Folha de S. Paulo
Cabe à pressão popular tentar reverter mais
esse retrocesso
Campanha eleitoral precisa acontecer. Sem
ela, ninguém conheceria os candidatos. E campanha custa dinheiro. Portanto,
precisará ser financiada de alguma forma. As questões são duas: de
onde deve vir esse dinheiro e qual o montante total a ser gasto.
O financiamento exclusivamente privado dá
poder em demasia para os mais ricos. O partido que agradasse alguns bilionários
teria vantagem sobre o que tivesse uma multidão de pobres. Já o financiamento
estatal, apesar de um inevitável pendor conservador —beneficia a
estrutura de poder vigente, quem é maior ganha mais, quem é menor ganha menos—,
garante alguma equidade e retira um pouco do peso do poder econômico. É justo
que seja preponderante.
Dentre as muitas possibilidades, a que temos não é ruim: financiamento público com possibilidade de doações individuais limitadas. No que diz respeito às regras, nosso sistema é razoavelmente equitativo e abre espaço para legendas novas mas populares conseguirem recursos.
Ainda não entramos, todavia, na questão
principal: quanto dinheiro a sociedade destinará às campanhas?

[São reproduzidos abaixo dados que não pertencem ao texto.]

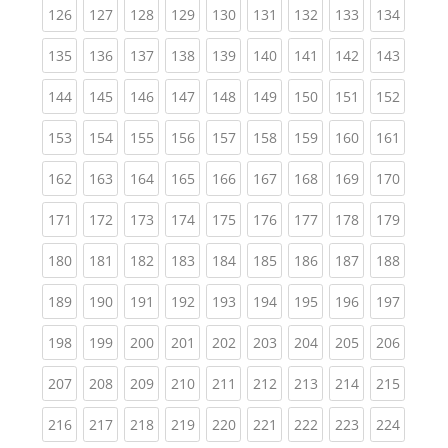
(current)
(current)
(current)
(current)
(current)
(current)
(current)
(current)
(curren
126
127
128
129
130
131
132
133
134
(current)
(current)
(current)
(current)
(current)
(current)
(current)
(current)
(curren
135
136
137
138
139
140
141
142
143
(current)
(current)
(current)
(current)
(current)
(current)
(current)
(current)
(curren
144
145
146
147
148
149
150
151
152
(current)
(current)
(current)
(current)
(current)
(current)
(current)
(current)
(curren
153
154
155
156
157
158
159
160
161
(current)
(current)
(current)
(current)
(current)
(current)
(current)
(current)
(curren
162
163
164
165
166
167
168
169
170
(current)
(current)
(current)
(current)
(current)
(current)
(current)
(current)
(curren
171
172
173
174
175
176
177
178
179
(current)
(current)
(current)
(current)
(current)
(current)
(current)
(current)
(curren
180
181
182
183
184
185
186
187
188
(current)
(current)
(current)
(current)
(current)
(current)
(current)
(current)
(curren
189
190
191
192
193
194
195
196
197
(current)
(current)
(current)
(current)
(current)
(current)
(current)
(current)
(curren
198
199
200
201
202
203
204
205
206
(current)
(current)
(current)
(current)
(current)
(current)
(current)
(current)
(curren
207
208
209
210
211
212
213
214
215
(current)
(current)
(current)
(current)
(current)
(current)
(current)
(current)
(curren
216
217
218
219
220
221
222
223
224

Campanha eleitoral é corrida armamentista:
não importa muito o quanto se gaste, e sim que seja mais (e melhor) do que o
adversário. Se meu adversário gasta R$ 100 mil, minha campanha de R$ 1 milhão
está de bom tamanho. Se ele gasta R$100 milhões, o meu milhãozinho é um trocado
inútil.
Do ponto de vista do candidato, gastar mais
é sempre desejável. Como o político eleito no Brasil tem muito poder nas mãos
para ditar os rumos da economia, grandes empresas também têm motivos para
entrar na corrida. O gastos são potencialmente sem limites. Em 2014 essa
lógica nos levou à corrida mais cara de nossa história: R$ 5,8 bilhões no
primeiro turno.
Na época, fui
contra proibição de doações empresariais decidida pelo Supremo em 2015, mas
hoje reconheço seu mérito. Saímos da campanha mais cara da história
para uma eleição bem mais barata em 2018: R$ 2,9 bilhões. Um ganho social
considerável.
O gasto de campanha, do ponto de vista
social, é basicamente inútil. Não aumenta a satisfação das pessoas durante a
campanha nem deixa um legado positivo para o futuro.
Seus defensores dizem que ele beneficia a
sociedade divulgando conhecimento político. Analisando as campanhas vitoriosas
das últimas eleições, contudo —a farsa pantagruélica de Dilma em 2014 e a enxurrada de
fake news bolsonarista em 2018—, fica difícil sustentar isso. Para
além de informações básicas sobre os candidatos (seus nomes, números e pílulas
pelas quais querem ser lembrados), o resto é puro marketing.
Agora, a redução de gastos vai sendo
perdida pelo aumento do fundão eleitoral, que, se for mantida a LDO, será de R$
5,7 bilhões em 2022. Empresas não podem doar? Então que o Estado complete o que
os cofres partidários perderam.
Vivemos ainda as consequências da crise
econômica iniciada em 2014, que foi agravada pela pandemia. O desemprego perto
de 15%. Todo mundo aperta os cintos. Além disso, a tecnologia de produção de
conteúdo e de divulgação avançou muito. Bolsonaro se elegeu numa campanha
comparativamente barata. Por tudo isso, o montante de dinheiro público gasto
com campanhas no Brasil —gasto justo e necessário— deveria cair e não aumentar.
Previsivelmente, o governo Bolsonaro, eleito com a promessa fajuta de acabar com a velha política, revelou-se seu exemplar mais descarado e fisiológico. Cabe à pressão popular —inclusive daqueles que um dia confiaram no presidente— tentar reverter mais esse retrocesso.